Dünkü yazıda "Dip dalga seçim diye bastırıyor... Dip dalga değişim istiyor" dedim, anında tepki geldi.
Dediler ki, "Sözcü gazetesini gördün mü, CHP Lideri Kılıçdaroğlu'nun demecini okudun mu? O bile erken seçim istemiyor. İşsizliğin felaket boyutlara ulaştığı dönemde seçimi dillendirmenin doğru olmadığını söylüyor..."
"Olabilir" dedim.. Ben; "çıkış yolu bulamayanlar, Türkiye'nin iyiye gitmediğini düşünenler, değişimin şart olduğunu savunanlar seçim istiyor" dedim.
Meseleyi bir de şöyle anlatayım. Devasa Türkiye gemisi dünya denizinin ortasında hareketsiz duruyor. Motorları istop etmiş, yavaş yavaş sürükleniyor, deniz patlarsa, fırtına çıkarsa akıntıya kapılıp savrulacak. Motorun çalışması lazım, motorun çalışması için motora güç verilmesi lazım. Motorun ateşlenmesi lazım.
Enerjiyi verecek olan, motorları yeniden devreye sokacak olan seçimin verdiği güçtür. Siyasal iktidarlar ya yerlerini koruyarak bu güçü sağlarlar, ya da anahtarı başkasına teslim ederler. Her iki durumda da geminin motoru çalışmaya , pervaneleri dönmeye başlar.
Türkiye'nin ihtiyacı olan bu. Bir yıl içinde neredeyse 10'a yakın reform paketi açıklandı, birinin ciddi katkısı oldu mu? 10 paket daha açıklansa fayda sağlar mı?
Hayır, olmaz diyorsanız demek ki başka şey lazım. O şey ne?

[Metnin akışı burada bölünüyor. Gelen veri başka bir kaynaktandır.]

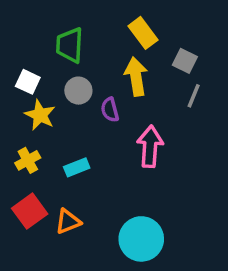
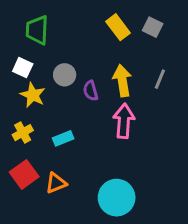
green trapezoid: (70, 45) -> (37, 30), moved
gray square: (185, 61) -> (153, 27), moved
yellow arrow: (136, 77) -> (122, 81), moved

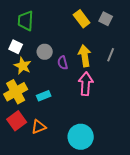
yellow cross: (23, 133) -> (16, 92), size x1.6

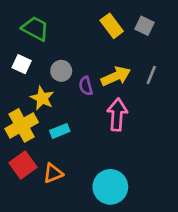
green trapezoid: (26, 21) -> (35, 29), turned 115
yellow arrow: (85, 56) -> (116, 76), turned 75
yellow star: (23, 66) -> (42, 98), moved

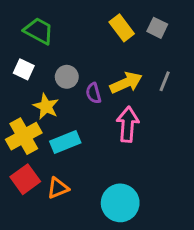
cyan rectangle: (60, 131) -> (65, 142), size x1.4

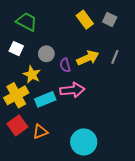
pink arrow: (128, 124) -> (72, 90), moved, turned 80

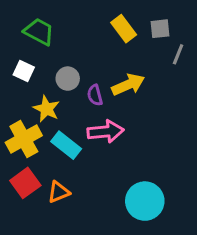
gray square: (110, 20) -> (160, 29), turned -32
gray line: (115, 57) -> (178, 54), moved
cyan rectangle: (45, 99) -> (66, 145), turned 60
cyan circle: (84, 142) -> (145, 201), moved

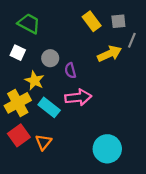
yellow arrow: (128, 85) -> (110, 54), moved
orange triangle: (59, 192) -> (43, 142), turned -30

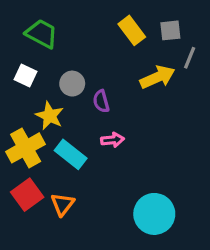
pink arrow: (78, 97) -> (112, 140), size x0.6

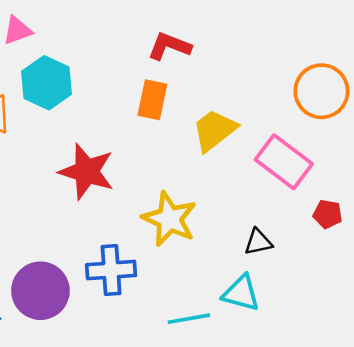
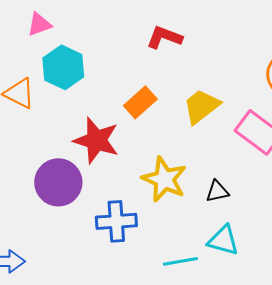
orange rectangle: (152, 100) -> (140, 102), moved, turned 36
black triangle: (258, 242) -> (217, 191), moved
purple circle: (40, 291) -> (58, 182), moved

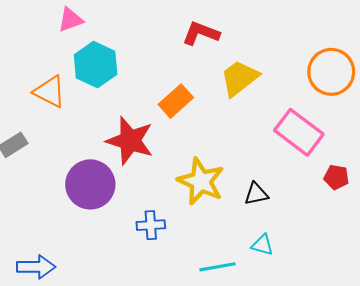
yellow trapezoid: (201, 106) -> (239, 78), moved
blue cross: (116, 221) -> (151, 225), size x0.7
cyan triangle: (223, 240) -> (262, 245), size x0.7

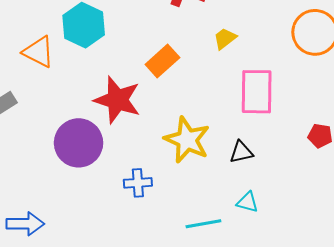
yellow trapezoid: (239, 78) -> (225, 39), size x0.6
pink rectangle: (299, 132) -> (257, 92), moved, turned 54

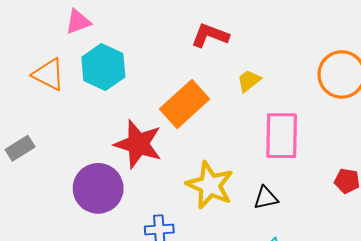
orange triangle: (39, 52) -> (49, 74), moved
orange rectangle: (162, 61) -> (185, 104), size x1.4

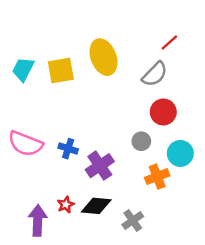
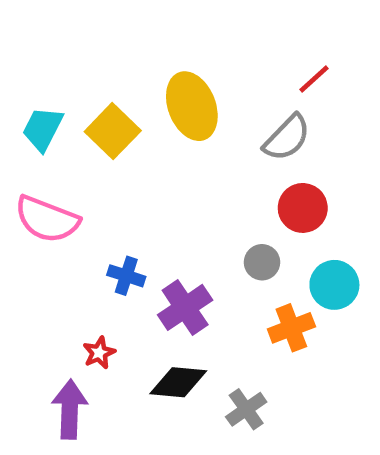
yellow square: (61, 71) -> (113, 131), turned -36
pink semicircle: (25, 144) -> (47, 219), moved
red star: (66, 205) -> (99, 353), moved

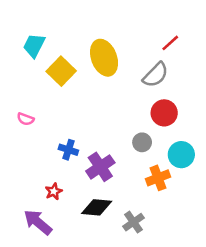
cyan trapezoid: (43, 129) -> (34, 45), moved
pink semicircle: (47, 219) -> (25, 119), size x0.5
purple arrow: (70, 409) -> (38, 222), turned -52

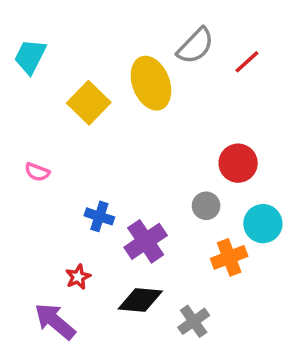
cyan trapezoid: (34, 45) -> (30, 56), moved
gray semicircle: (156, 75) -> (195, 46), moved

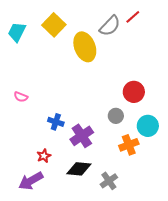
red line: (247, 62) -> (133, 17), moved
yellow square: (89, 103) -> (54, 25), moved
purple arrow: (55, 321) -> (31, 181), turned -70

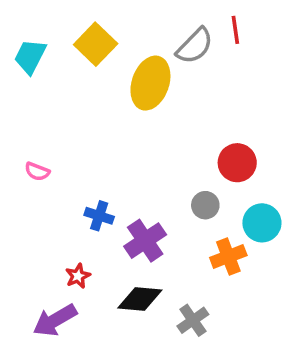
red line: (133, 17) -> (235, 30), turned -56
yellow ellipse: (85, 47) -> (150, 83), turned 40

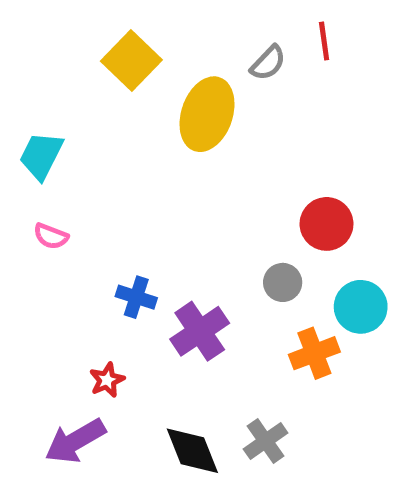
gray semicircle: (195, 46) -> (268, 63), size x0.7
cyan trapezoid: (30, 57) -> (41, 156), moved
black diamond: (140, 299) -> (192, 451), moved, turned 63

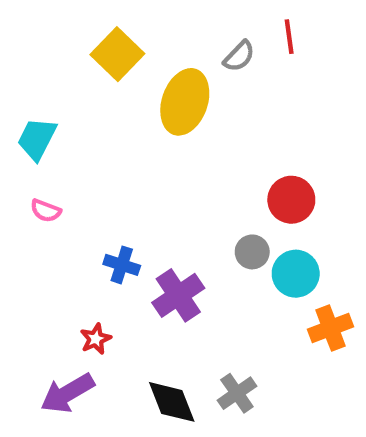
cyan circle: (361, 307) -> (296, 274), moved
orange cross: (314, 353) -> (330, 328), moved

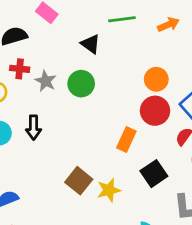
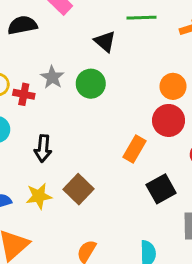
red cross: (20, 69) -> (24, 94), moved
black arrow: (33, 128) -> (43, 148), moved
yellow star: (109, 190) -> (39, 196), moved

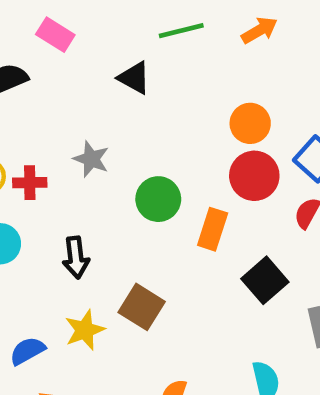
gray star: (52, 77) -> (91, 159), moved
green circle: (91, 84) -> (158, 199), moved

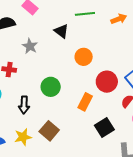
orange circle: (250, 123) -> (84, 57), moved
gray star: (91, 159) -> (30, 46), moved
green circle: (158, 199) -> (51, 87), moved

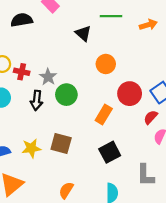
gray star: (30, 46) -> (48, 77), moved
black arrow: (24, 105) -> (37, 100), moved
black square: (104, 128) -> (110, 152), moved
brown square: (49, 131) -> (61, 144), turned -30

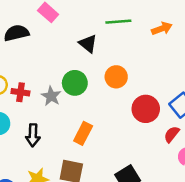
green circle: (66, 95) -> (75, 83), moved
black arrow: (37, 100) -> (33, 135), moved
orange rectangle: (104, 114) -> (83, 133), moved

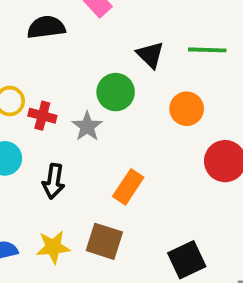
green line: (118, 22) -> (207, 50), moved
green circle: (75, 83) -> (116, 92), moved

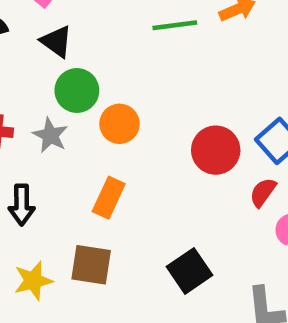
black triangle: (150, 55) -> (57, 41), moved
orange circle: (187, 109) -> (119, 124), moved

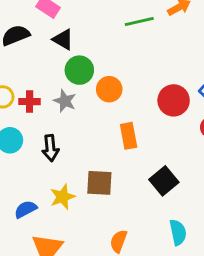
orange rectangle: (109, 198) -> (129, 136), moved, turned -30

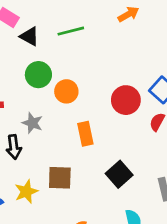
green line: (139, 21) -> (71, 31), moved
black triangle: (63, 39) -> (29, 36), moved
gray star: (65, 101) -> (32, 123), moved

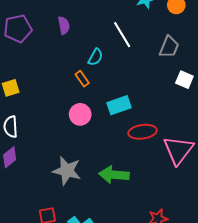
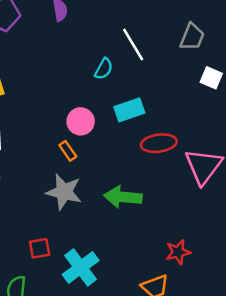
white line: (122, 35) -> (133, 45), moved
cyan semicircle: (95, 57) -> (104, 69), moved
orange rectangle: (82, 79) -> (68, 151), moved

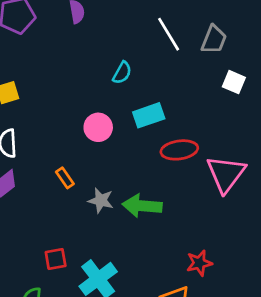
white line: (133, 45) -> (169, 34), moved
orange rectangle: (68, 151) -> (65, 178), moved
gray star: (64, 192) -> (101, 200), moved, size x0.7

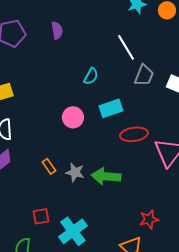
gray trapezoid: (214, 40) -> (144, 75), moved
orange rectangle: (65, 178) -> (49, 166), moved

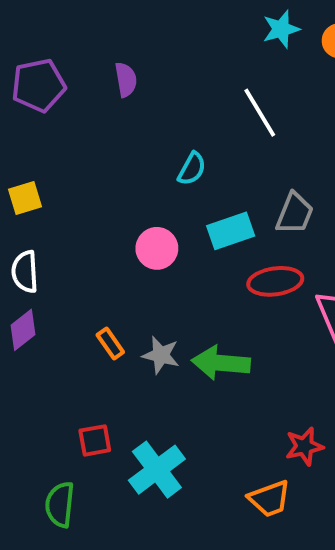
gray trapezoid: (144, 75) -> (295, 213), moved

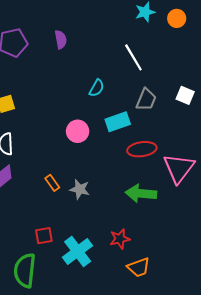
gray trapezoid: (295, 213) -> (146, 100), moved
green arrow: (221, 363) -> (141, 193), moved
red star: (304, 446) -> (120, 239), moved
green semicircle: (60, 505) -> (25, 270), size x1.4

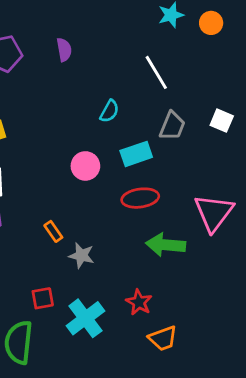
red ellipse: (142, 149) -> (140, 198), moved
gray star: (80, 189) -> (81, 256), moved
red star: (120, 239) -> (139, 302), turned -30

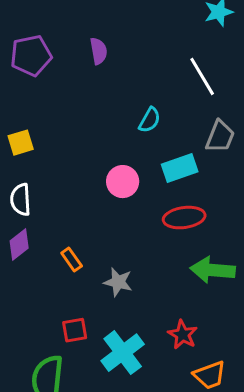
orange rectangle: (53, 231) -> (72, 260), moved

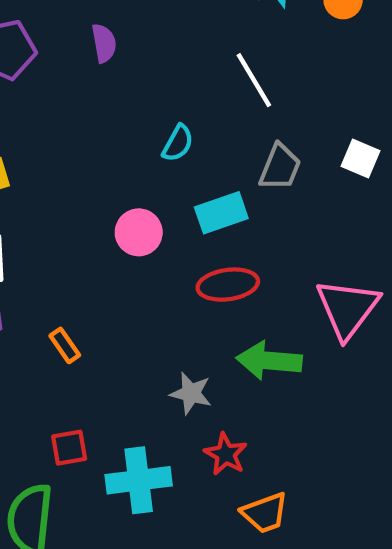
gray star: (118, 282) -> (191, 393), moved
cyan cross: (123, 353) -> (139, 480), turned 30

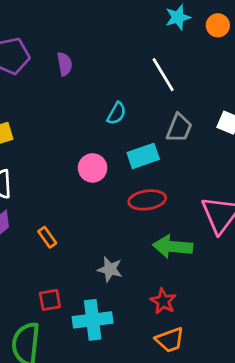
purple semicircle: (104, 43) -> (65, 64), moved
gray star: (191, 393) -> (110, 269), moved
red star: (226, 454) -> (163, 301), moved

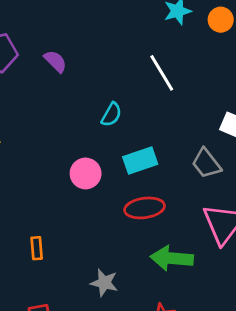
purple semicircle: (65, 64) -> (55, 61), turned -35
gray trapezoid: (179, 128) -> (206, 163), moved, turned 120
orange rectangle: (47, 237) -> (37, 248), turned 30

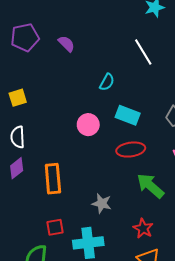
cyan rectangle: (140, 161) -> (128, 115), turned 40
orange rectangle: (37, 248) -> (53, 179), size x1.8
green arrow: (172, 258) -> (150, 186), turned 36

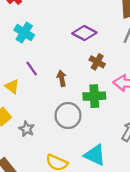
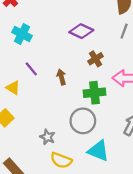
brown cross: (97, 62) -> (95, 59), turned 32
gray circle: (68, 116) -> (83, 121), moved
gray star: (27, 129) -> (47, 137), moved

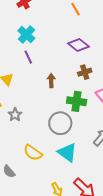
purple line: (31, 69) -> (28, 57), moved
gray star: (47, 137) -> (15, 115), moved

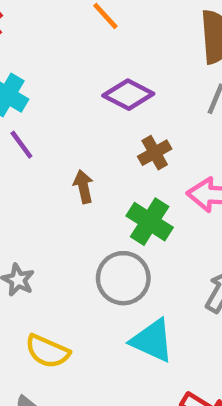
green cross: (77, 101) -> (150, 222), turned 36
yellow semicircle: (33, 153) -> (47, 351), moved

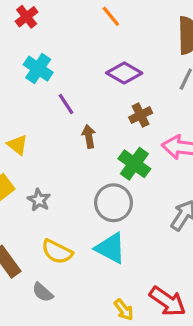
purple line: (21, 145) -> (66, 104), moved
cyan triangle: (152, 341) -> (110, 248), moved

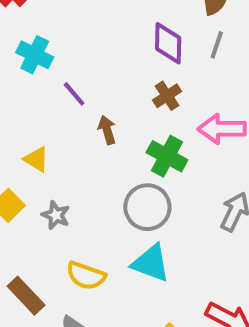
purple diamond: (124, 73) -> (168, 43), moved, turned 68
yellow triangle: (18, 145) -> (36, 159), moved

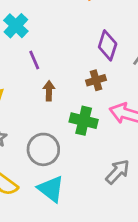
green cross: (167, 156) -> (84, 121), turned -32
gray circle: (147, 207) -> (43, 149), moved

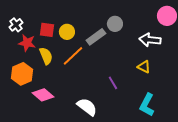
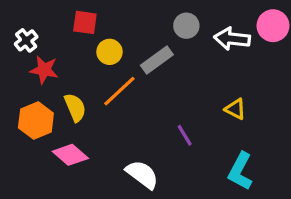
gray circle: (115, 24) -> (186, 26), moved
red square: (47, 30) -> (85, 22), moved
white arrow: (150, 40) -> (232, 39), moved
yellow semicircle: (46, 56) -> (75, 107), moved

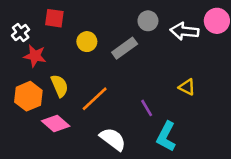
red square: (85, 22) -> (54, 18), moved
orange line: (119, 91) -> (95, 99), moved
cyan L-shape: (240, 171) -> (166, 137), moved

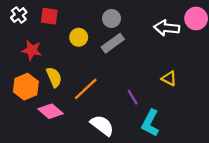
gray circle: (148, 21) -> (112, 18), moved
white cross: (21, 33) -> (19, 15), moved

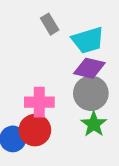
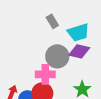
gray circle: (91, 93) -> (57, 56), moved

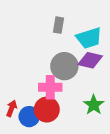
gray rectangle: (52, 21) -> (58, 25), turned 40

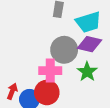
green star: (94, 105) -> (87, 72), moved

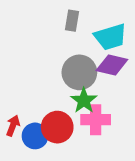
pink cross: (50, 71) -> (96, 120), moved
green star: (87, 72) -> (84, 100), moved

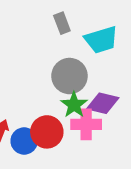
gray rectangle: (72, 21) -> (62, 23), turned -30
purple diamond: (112, 65) -> (103, 103), moved

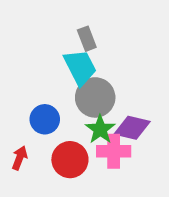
cyan trapezoid: (101, 40) -> (80, 67), moved, turned -100
blue circle: (24, 141) -> (45, 119), moved

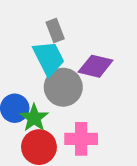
purple diamond: (132, 128) -> (96, 66), moved
green star: (100, 129) -> (34, 118), moved

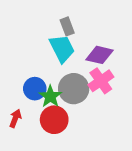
gray circle: (63, 87) -> (74, 89), moved
pink cross: (81, 139) -> (101, 81), moved, turned -35

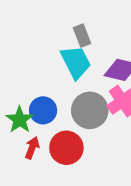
green star: (50, 96) -> (20, 120), moved
red arrow: (15, 118) -> (32, 148), moved

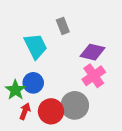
cyan trapezoid: (76, 62) -> (36, 46), moved
gray circle: (90, 110) -> (75, 105), moved

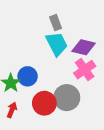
cyan trapezoid: (36, 46) -> (57, 44), moved
red arrow: (25, 111) -> (12, 110), moved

Demokratik ülkelerde seçim.
* * *
Gelelim Kılıçdaroğlu'nun sözlerine.. Bence, Kılıçdaroğlu siyaseten seçim istemiyor. Seçim istedi, dolar bu sebeple fırladı, enflasyon bu yüzden azdı, faizler seçimi duyunca coştu dedirtmemek için "erken seçim gündemimizde yok" diyor. İktidar, faturayı kendisine çıkarmasın diye.
Demecinin devamını okuyalım.
"Tek adam rejimi uygulaması Türkiye'ye hiç fayda getirmedi" demiş.
"Ne söyledilerse 180 derece farklı çıktı" demiş.
"Türkiye hanedan yönetimine döndü" demiş.
"Bu rejim Türkiye'yi dünya sıralamasında geriye düşürdü , ekonomik, siyasi, demokrasi, basın özgürlüğü, kadın -erkek özgürlüğü açısından geriye düşürdü" demiş.
"Tek adam rejiminden süratle çıkmamız gerekiyor" demiş.
"Bu çıkışı demokratik yollarla yapacağız" demiş.
Demokratik yol dediği ne?
Seçim.
Kılıçdaroğlu'nun hem tek adam yönetimi nedeniyle bu haldeyiz, ekonomiyi yönetemiyorlar, aldıkları kararlar yanlış diyecek.. Hem de ekonomi düzelene, işsizlik sorunu çözülene kadar tek adam iktidarı kalsın diyecek hali yok.
Tersini düşünüyorsa çelişki içindedir. Gerçekten bu iktidarla düzlüğe çıktıktan sonra seçime gitmemiz gerektiğini savunuyorsa sözleri arasında tutarsızlık var. Çünkü "Freni patlamış bir kamyonda 82 milyon yokuş aşağı gidiyoruz" diyen kendisi. Hal buysa, frene kim basacak, kamyonu kim durduracak?
Bence Kılıçdaroğlu siyaset yapmış. Erken seçim gündemimizde değil diyerek, parti olarak talep etmeyeceklerini, bastırmayacaklarını söylüyor. Seçimi gizli gizli istiyor!..
Peki, seçim gündemde yoksa, seçim Türkiye'nin ihtiyacı değilse, liderlerin dilinden neden seçim sözcüğü hiç düşmüyor?
Cumhurbaşkanı 2023 hazırlığından söz etti. CHP Lideri erken seçimin gündemlerinde olmadığını söyledi. MHP Lideri Bahçeli Türkiye'nin seçime ihtiyacı olmadığını savundu.
Demem şu, bu bayramda bile siyasetin dilinde seçim vardı. Çünkü onlar da dipten gelen seçim baskısını, dipten gelen değişim talebini görüyor.
Bu dalganın önünde durmak zor.
Birinci sorum şu; AKP iktidarı Cumhurbaşkanı seçimini neden 16 ay önceye aldı, neden baskın seçime gitti?
İkinci sorum da şu; Seçimi siyasetçiler mi belirler mecbur mu kalırlar?